00:15Et nous allons commencer par le premier des titres, un roman écrit par un certain Fabrice Pliskin et qui s'intitule Le fou de Bourdieu.
00:30Alors, j'ai le malheur d'éditer régulièrement des livres très difficiles à résumer, c'est vrai que je ne rends rien de simple et ce sera encore une fois l'occasion, avec ce roman dont je vais essentiellement vous raconter le commencement.
00:46Nous sommes dans une petite ville de l'Auvergne à Brioude et nous faisons la connaissance d'un bijoutier, un petit commerçant qui s'appelle Antonin Subur.
00:56Et Antonin Subur, un matin, alors qu'il remonte le rideau métallique de son commerce, est agressé par deux hommes casqués et lourdement armés qui surgissent dans son dos.
01:10Ces hommes le poussent au sol, le ruent de coups et, en dépit de ses supplications, lui fracassent la mâchoire.
01:16Enfin, ils se saisissent du butin, un mélange de cash et de joaillerie, et alors qu'ils s'en vont sur un scooter, Antonin Subur se saisit d'un revolver et tire.
01:29Ainsi donc, Antonin Subur se retrouve condamné à une peine de prison pour homicide volontaire, et Subur n'en finit pas de ressasser son geste.
01:51C'est-à-dire qu'à la différence de tant d'autres hommes condamnés pour des faits similaires, lui en ressent, en conçoit une immense culpabilité.
02:01Son avocat parle d'une impulsion désastreuse, mais il sent bien, Antonin Subur, que c'est plus fort et plus profond que ça.
02:07Alors comment a-t-il pu se rendre coupable d'un crime pareil ? Notons que son affaire, comme il est hélas l'habitude dans notre bon pays,
02:18suscite un grand débat médiatique, et derrière le débat, en réalité, l'opposition de camps politiques aussi cons que radicaux.
02:26Par ailleurs, ces deux plaies de l'humanité que sont les réseaux sociaux d'un côté et les chaînes info de l'autre,
02:34n'en finissent pas de mettre Antonin Subur au programme, autrement appelé le bijouté de Brioude, et sinon le tueur de racailles.
02:43Alors voilà, notre Subur suscite des comités de soutien, dans lesquels on trouve majoritairement des racistes,
02:49et puis de l'autre côté, eh bien sur l'autre bord politique, on appelle à une vengeance.

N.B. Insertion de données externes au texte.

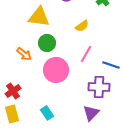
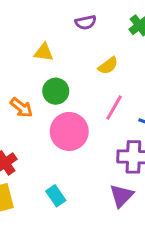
yellow triangle: (39, 17) -> (44, 52), size x0.6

C'est dire s'il est mal, le Subur, s'il est dans une situation délicate.
02:59Alors une fois en prison, dévoré par les punaises, par les insomnies, par le chagrin aussi, sa femme l'a quitté, la vie qu'il se préparait est terminée.
03:08Eh bien il en vient à chercher dans les livres une explication à son malheur. Dans un premier temps, il se tourne un peu instinctivement vers la philosophie.

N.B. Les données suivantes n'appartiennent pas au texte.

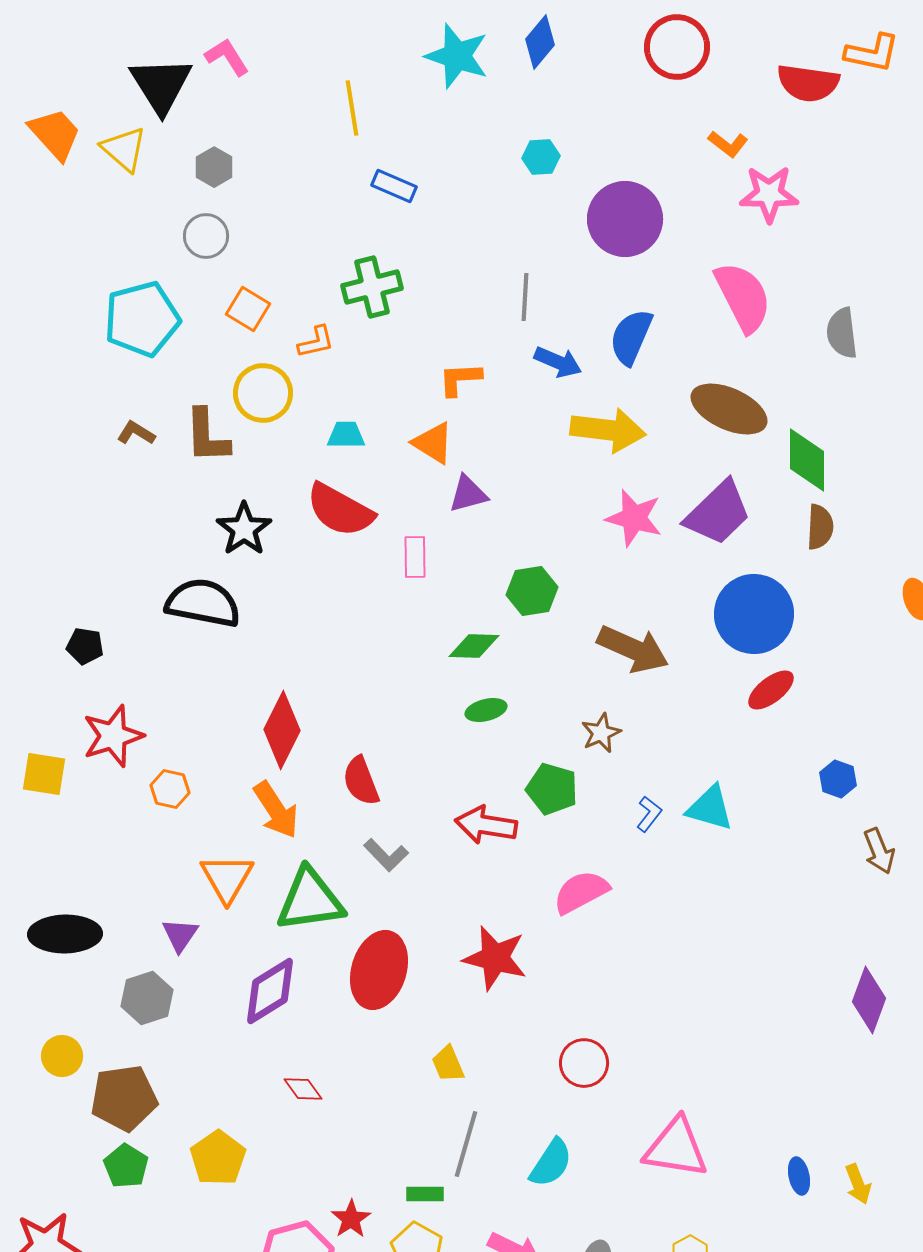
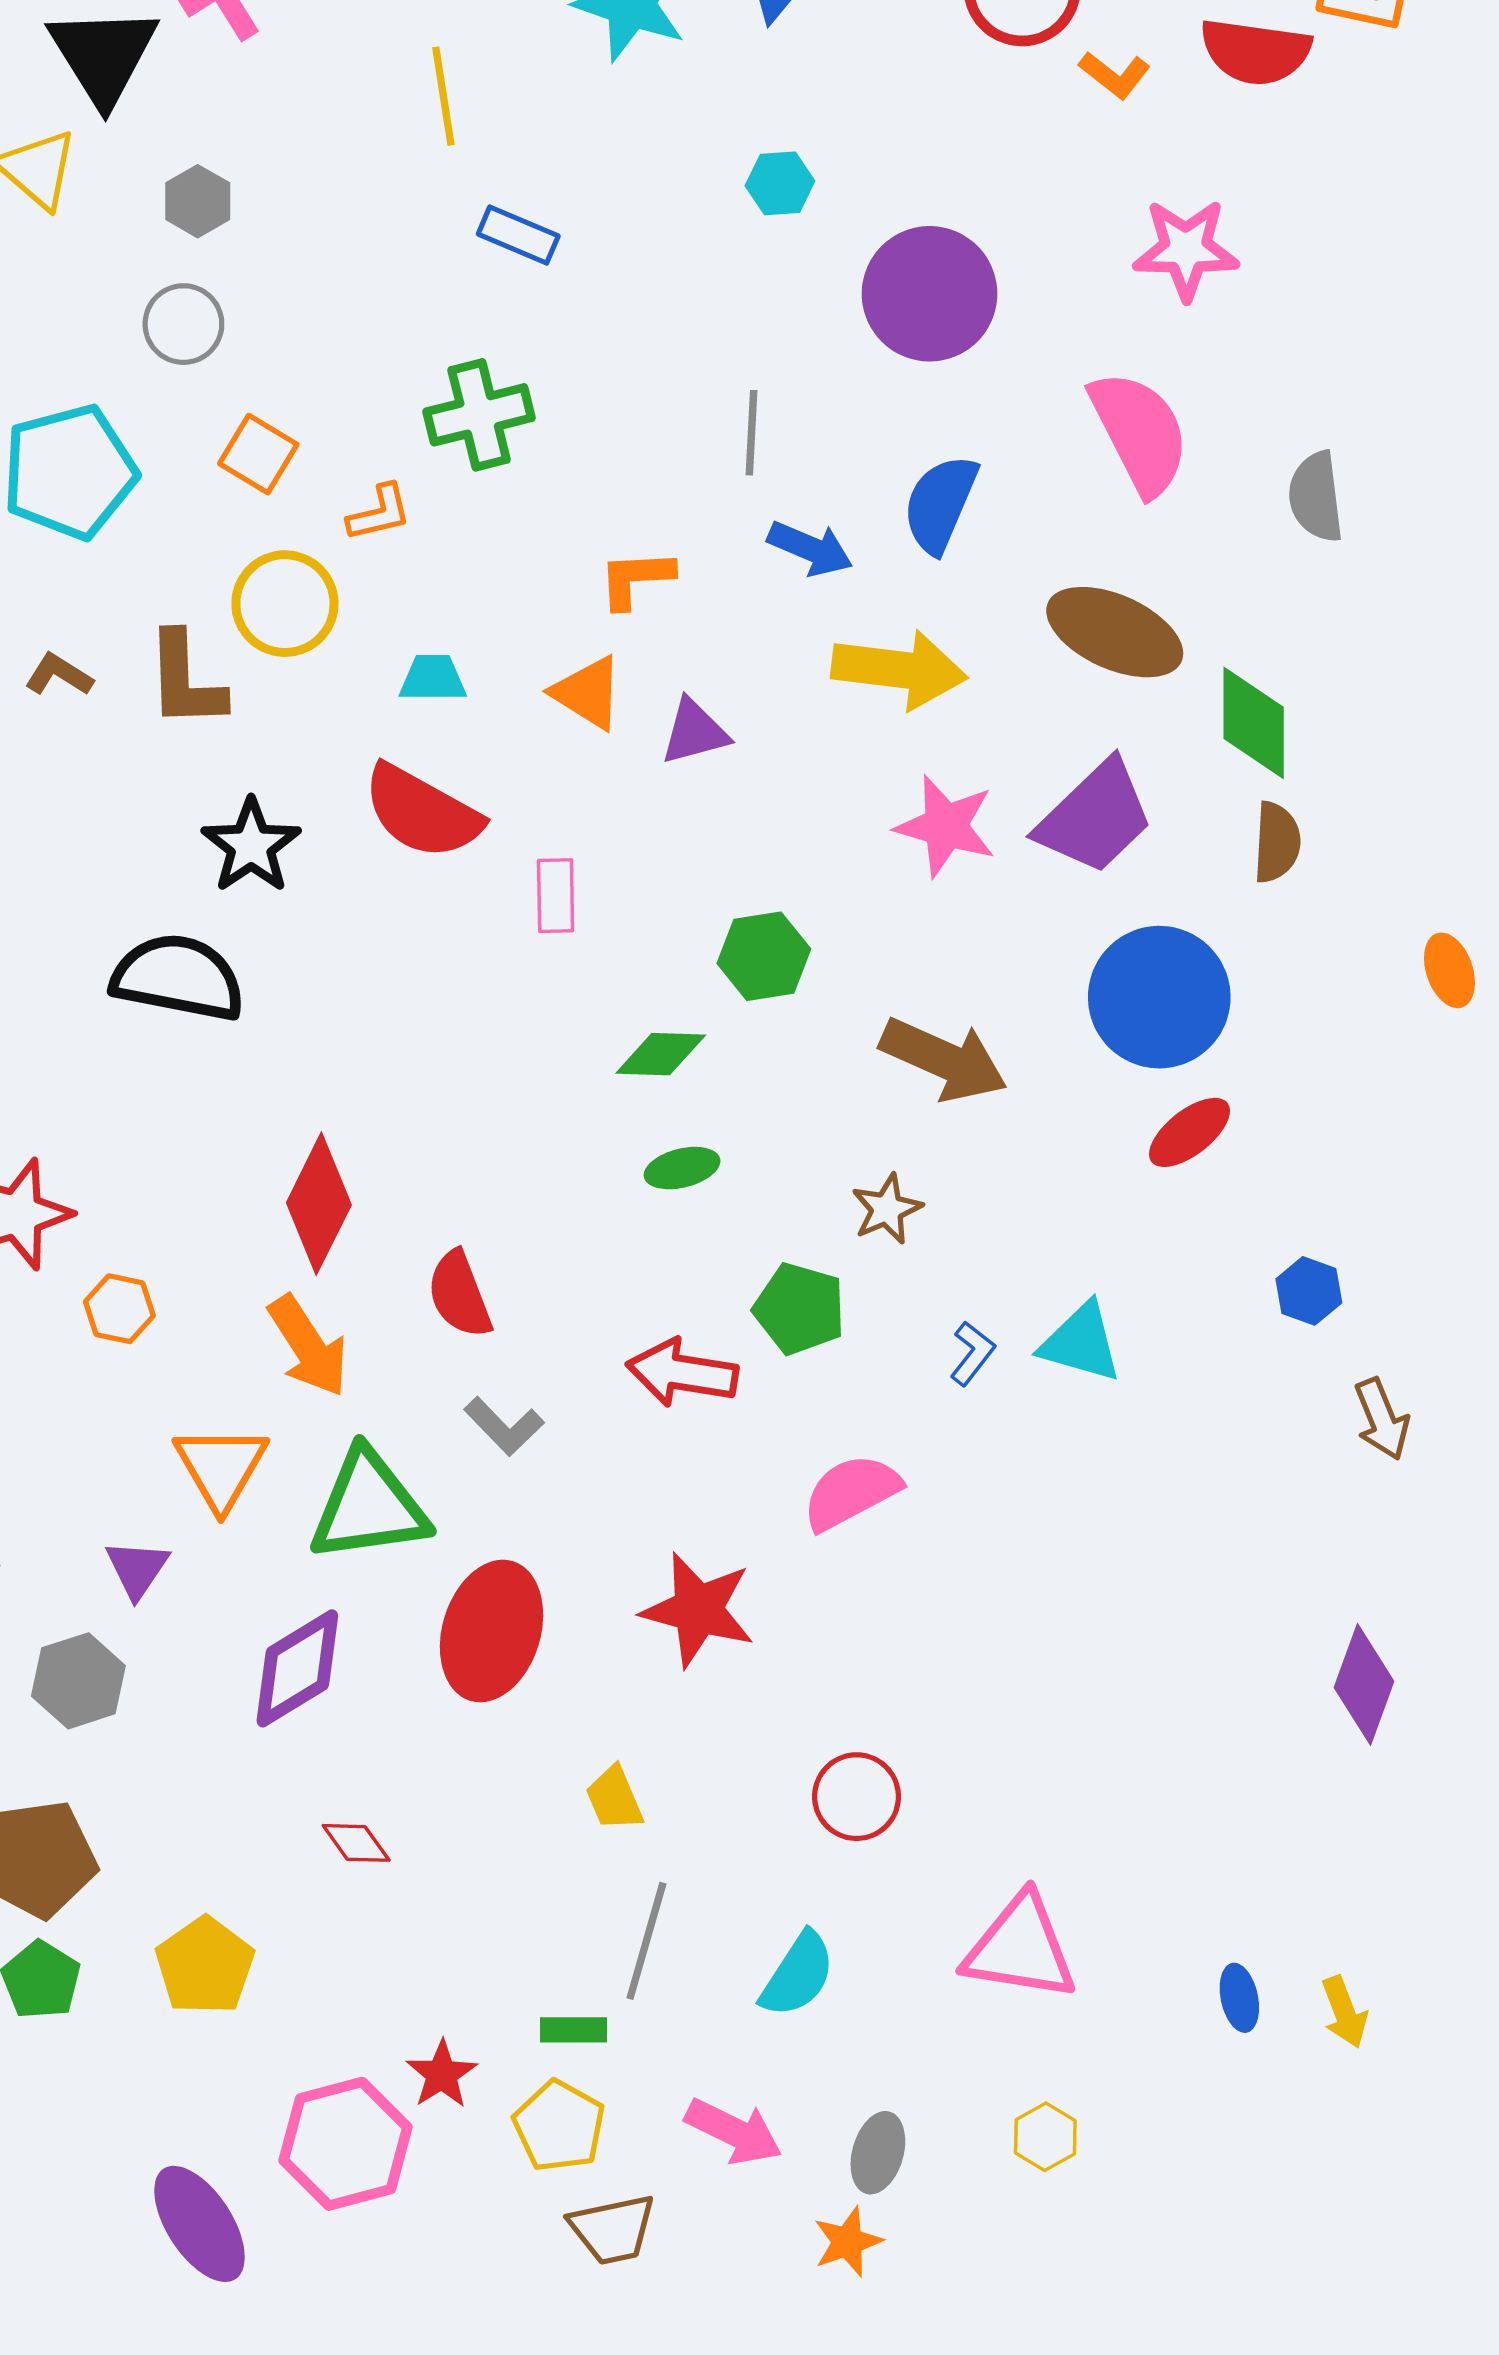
orange L-shape: (728, 144) -> (1115, 75), moved
purple triangle: (468, 494) -> (694, 732), moved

03:17Patatras, il tombe sur des noms d'une antiquité révolue, il y voit des concepts bons pour les classes de terminale, mais jamais d'explication.
03:26Alors il glisse vers le rayon de la sociologie. Très vite, il tombe sur un champion de la discipline, Pierre Bourdieu.

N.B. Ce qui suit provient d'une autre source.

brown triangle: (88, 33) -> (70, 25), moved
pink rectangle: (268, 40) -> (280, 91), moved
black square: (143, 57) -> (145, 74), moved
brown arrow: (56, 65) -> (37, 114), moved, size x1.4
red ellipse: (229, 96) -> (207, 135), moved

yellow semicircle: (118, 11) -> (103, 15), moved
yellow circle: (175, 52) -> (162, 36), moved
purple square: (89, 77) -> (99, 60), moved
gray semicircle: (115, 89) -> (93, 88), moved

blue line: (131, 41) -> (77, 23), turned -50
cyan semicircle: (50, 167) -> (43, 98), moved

03:33Et Bourdieu lui donne une explication. Une explication qui est pour lui une révélation. Sa tête va se mettre en ébullition.
03:41L'explication, vous la connaissez évidemment en tant que libraire, sûrement en tout cas, c'est qu'il y a notre société, elle est divisée en deux catégories.
03:52Les dominants d'un côté, les dominés de l'autre. Et donc notre Subur, il lit qu'il est gouverné par des structures invisibles.
04:00Il lit que lui, le français de souche, le petit commerçant, eh bien vivait sur des privilèges. Et qu'en réalité, c'est dans sa position de dominant qu'il a tué un dominé.
04:13Et notre homme, là commence finalement le roman dans l'histoire, eh bien sa tête commence à se remplir de cette explication.
04:22Et finalement, il va obéir à Bourdieu comme on obéit à une religion. C'est-à-dire qu'il va obéir aux théories de Bourdieu avec une drôle de dévotion.
04:34Le point est même choquant. C'est-à-dire qu'un de ses co-détenus lui saute dessus, lui inflige des sévices sexuels.
04:41Eh bien, c'est sa cote-part, c'est sa faute à payer. C'est une manière d'expier sa faute.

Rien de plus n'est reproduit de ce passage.